Sicher: Er ist eloquent, blitzgescheit, sein halbstündiger Abriss des Wieland’schen Werdegangs gerät ebenso profund wie kurzweilig. (Seine Lehrjahre bei Johann Jakob Bodmer in Zürich? „Er merkte schnell, dass er besser war.“ Sein Ausnahmetalent? „Junge Menschen zu fördern, die nicht auf seinem Radar liegen.“ Über Heinrich von Kleist etwa orakelte Wieland, er sei dazu geboren, „die große Lücke in unserer dramatischen Literatur auszufüllen, die, nach meiner Meinung wenigstens, selbst von Schiller und Goethe noch nicht ausgefüllt worden ist.“) Zweifellos: Reemtsma zeigt Humor, wird oft genug erfrischend bissig. (Wielands Urteil über Goethe? „Er kann alles, was er will. Er will zu wenig.“ Clemens Brentano? „Tritt wie ein Beatnik in Oßmannstedt auf, die Gitarre auf dem Rücken.“) Dieses und jenes und noch einiges mehr ist Reemtsma allerdings mit Heerscharen von Privatdozenten gemeinsam. Was hat er allein?

Geld. Viel Geld. Reichlich genug, um die eigene, seit 30 Jahren betriebene Forschung zum nächsten großen Ding aufzublähen. Diese Tatsache soll den wohlverdienten Erfolg und den ehrenwerten Ertrag seiner Arbeit keineswegs schmälern. Aber womöglich hilft sie, ihn einzuordnen: Die deutsche Literaturgeschichte muss, allem dahingesagt-dahergeschriebenen Hype zum Trotz, wohl kaum Sorge haben, sie werde nunmehr umfassend umgeschrieben; endgültig verabschieden darf sie sich hingegen – in diesem Punkt folgt man Jan Philipp Reemtsma gern, denn das ist sein unbestrittener Verdienst – von der theleologischen Vorstellung, auf ein bestimmtes Ziel gerichtet zu sein: die Weimarer Klassik, vor der nichts wirklich war, und nach der nichts Wahrhaftiges mehr sein kann.

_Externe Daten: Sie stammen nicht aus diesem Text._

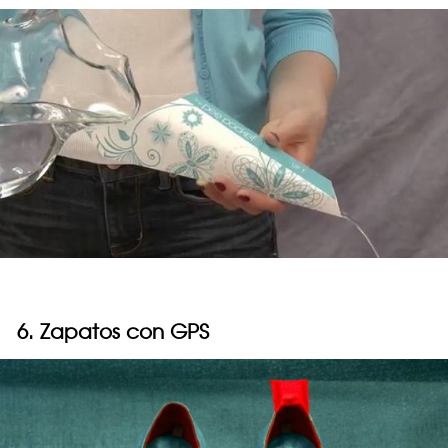
6. Zapatos con GPS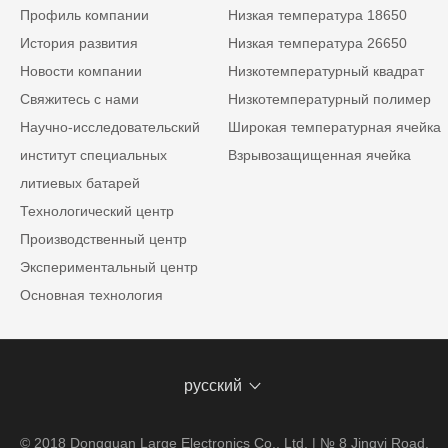
Профиль компании
Низкая температура 18650
История развития
Низкая температура 26650
Новости компании
Низкотемпературный квадрат
Свяжитесь с нами
Низкотемпературный полимер
Научно-исследовательский
Широкая температурная ячейка
институт специальных
Взрывозащищенная ячейка
литиевых батарей
Технологический центр
Производственный центр
Экспериментальный центр
Основная технология
русский
© 2018 Dongguan Large Electronics Co., Ltd. | № 8 Jingyi Road,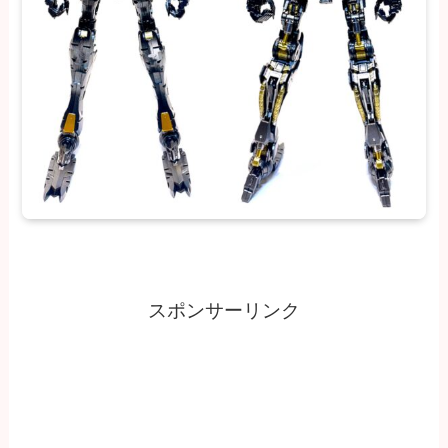
スポンサーリンク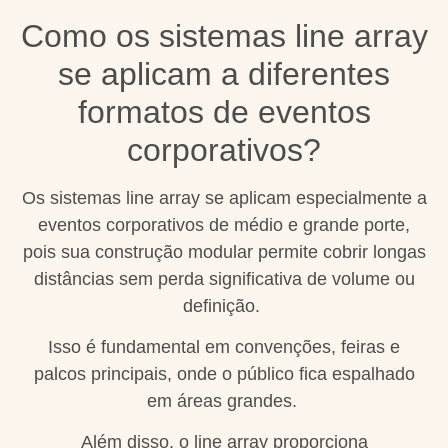
Como os sistemas line array
se aplicam a diferentes
formatos de eventos
corporativos?
Os sistemas line array se aplicam especialmente a
eventos corporativos de médio e grande porte,
pois sua construção modular permite cobrir longas
distâncias sem perda significativa de volume ou
definição.
Isso é fundamental em convenções, feiras e
palcos principais, onde o público fica espalhado
em áreas grandes.
Além disso, o line array proporciona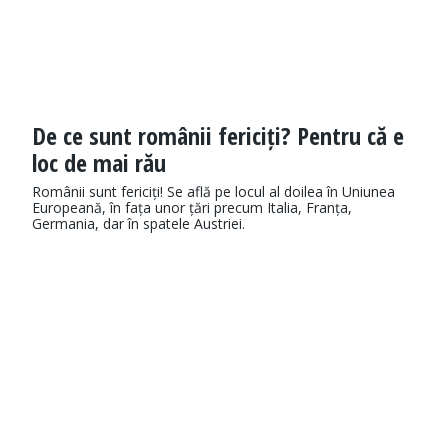
De ce sunt românii fericiți? Pentru că e
loc de mai rău
Românii sunt fericiți! Se află pe locul al doilea în Uniunea
Europeană, în fața unor țări precum Italia, Franța,
Germania, dar în spatele Austriei.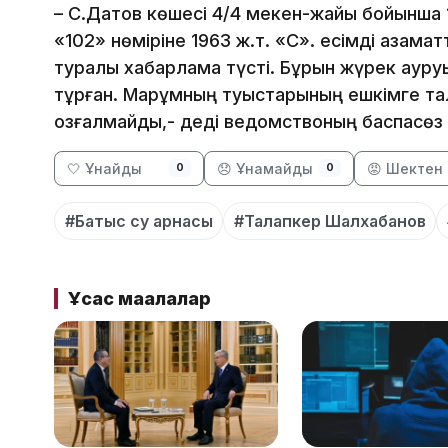
– С.Датов көшесі 4/4 мекен-жайы бойынша 
«102» нөміріне 1963 ж.т. «С». есімді азама
туралы хабарлама түсті. Бұрын жүрек аур
тұрған. Марқұмның туыстарының ешкімге тал
қозғалмайды,- деді ведомствоның баспасөз 
🤍 Ұнайды
😞 Ұнамайды
😡 Шектен 
0
0
#Батыс су арнасы
#Талапкер Шалхабанов
Ұқсас мақалалар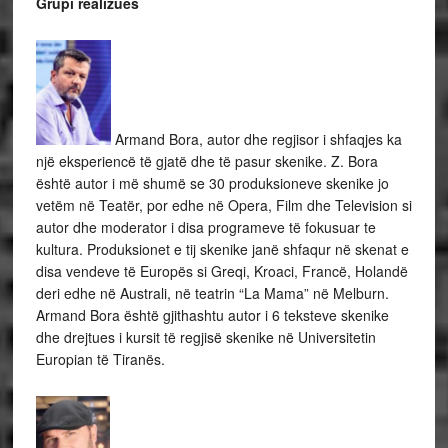
Grupi realizues
Armand Bora, autor dhe regjisor i shfaqjes ka
një eksperiencë të gjatë dhe të pasur skenike. Z. Bora
është autor i më shumë se 30 produksioneve skenike jo
vetëm në Teatër, por edhe në Opera, Film dhe Television si
autor dhe moderator i disa programeve të fokusuar te
kultura. Produksionet e tij skenike janë shfaqur në skenat e
disa vendeve të Europës si Greqi, Kroaci, Francë, Holandë
deri edhe në Australi, në teatrin “La Mama” në Melburn.
Armand Bora është gjithashtu autor i 6 teksteve skenike
dhe drejtues i kursit të regjisë skenike në Universitetin
Europian të Tiranës.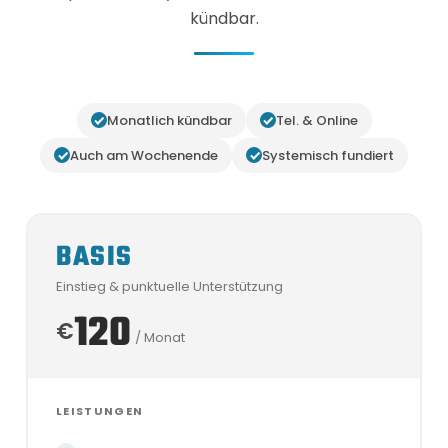
kündbar.
Monatlich kündbar
Tel. & Online
Auch am Wochenende
Systemisch fundiert
BASIS
Einstieg & punktuelle Unterstützung
120
€
/ Monat
LEISTUNGEN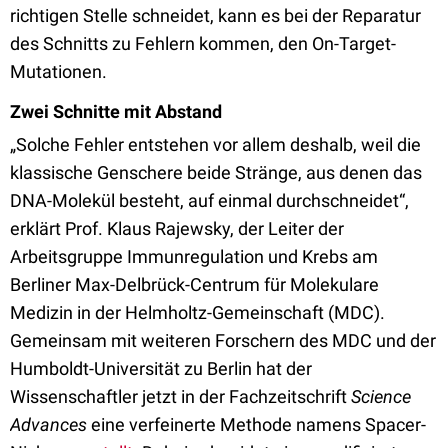
richtigen Stelle schneidet, kann es bei der Reparatur
des Schnitts zu Fehlern kommen, den On-Target-
Mutationen.
Zwei Schnitte mit Abstand
„Solche Fehler entstehen vor allem deshalb, weil die
klassische Genschere beide Stränge, aus denen das
DNA-Molekül besteht, auf einmal durchschneidet“,
erklärt Prof. Klaus Rajewsky, der Leiter der
Arbeitsgruppe Immunregulation und Krebs am
Berliner Max-Delbrück-Centrum für Molekulare
Medizin in der Helmholtz-Gemeinschaft (MDC).
Gemeinsam mit weiteren Forschern des MDC und der
Humboldt-Universität zu Berlin hat der
Wissenschaftler jetzt in der Fachzeitschrift
Science
Advances
eine verfeinerte Methode namens Spacer-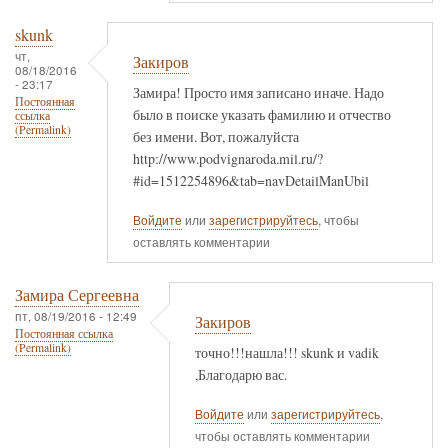
skunk
чт,
Закиров
08/18/2016
- 23:17
Замира! Просто имя записано иначе. Надо
Постоянная
было в поиске указать фамилию и отчество
ссылка
(Permalink)
без имени. Вот, пожалуйста
http://www.podvignaroda.mil.ru/?
#id=1512254896&tab=navDetailManUbil
Войдите
или
зарегистрируйтесь
, чтобы
оставлять комментарии
Замира Сергеевна
пт, 08/19/2016 - 12:49
Закиров
Постоянная ссылка
(Permalink)
точно!!!нашла!!! skunk и vadik
,Благодарю вас.
Войдите
или
зарегистрируйтесь
,
чтобы оставлять комментарии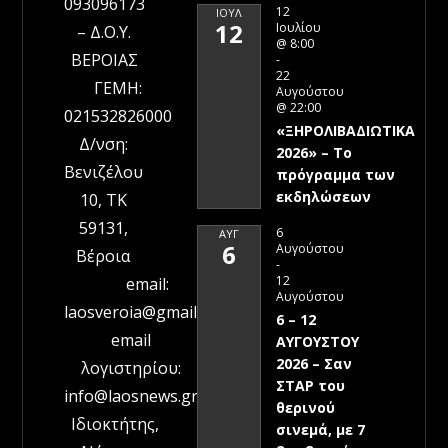
093096173
12
ΙΟΎΛ
12
Ιουλίου
– Δ.Ο.Υ.
@ 8:00
ΒΕΡΟΙΑΣ
-
22
ΓΕΜΗ:
Αυγούστου
@ 22:00
021532826000
«ΞΗΡΟΛΙΒΑΔΙΩΤΙΚΑ
Δ/νση:
2026» – To
Βενιζέλου
πρόγραμμα των
εκδηλώσεων
10, ΤΚ
59131,
6
ΑΥΓ
6
Αυγούστου
Βέροια
-
12
email:
Αυγούστου
laosveroia@gmail.com
6 – 12
email
ΑΥΓΟΥΣΤΟΥ
2026 – Σαν
λογιστηρίου:
ΣΤΑΡ του
info@laosnews.gr
θερινού
Ιδιοκτήτης,
σινεμά, με 7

Ein Ziel hat man nichtsdestotrotz nach anderthalb Stunden ebenfalls. Man würde sich, wie weiland Wieland, so gern „die Freyheit“ nehmen, in diesem Falle also: schnellstmöglich ins Freie. Erstmal eine rauchen. Indes, die Logistik des Veranstalters durchkreuzt den Drang: Hinaus gehts lediglich Bühnenrechts, der Büchertisch steht an der gegenüberliegende Stirnseite des Saals. So schiebt sich das Publikum aneinander vorbei, ein zäher Strudel aus Fans und Fliehenden. Ja: Die Zahlen (vierte Auflage, erschienen ist es Mitte März!), der Zuspruch (nominiert für den Bayrischen Buchpreis und den Preis der Leipziger Buchmesse in der Kategorie Sachbuch/Essayistik) sind eindeutig. Nein: Jan Philipp Reemtsma muss sein opulentes Werk nicht mehr verkaufen. Aber er darf ihm gern gerecht werden. Sonst wird, mit Verlaub, auch ein Professor schnell zum Popanz.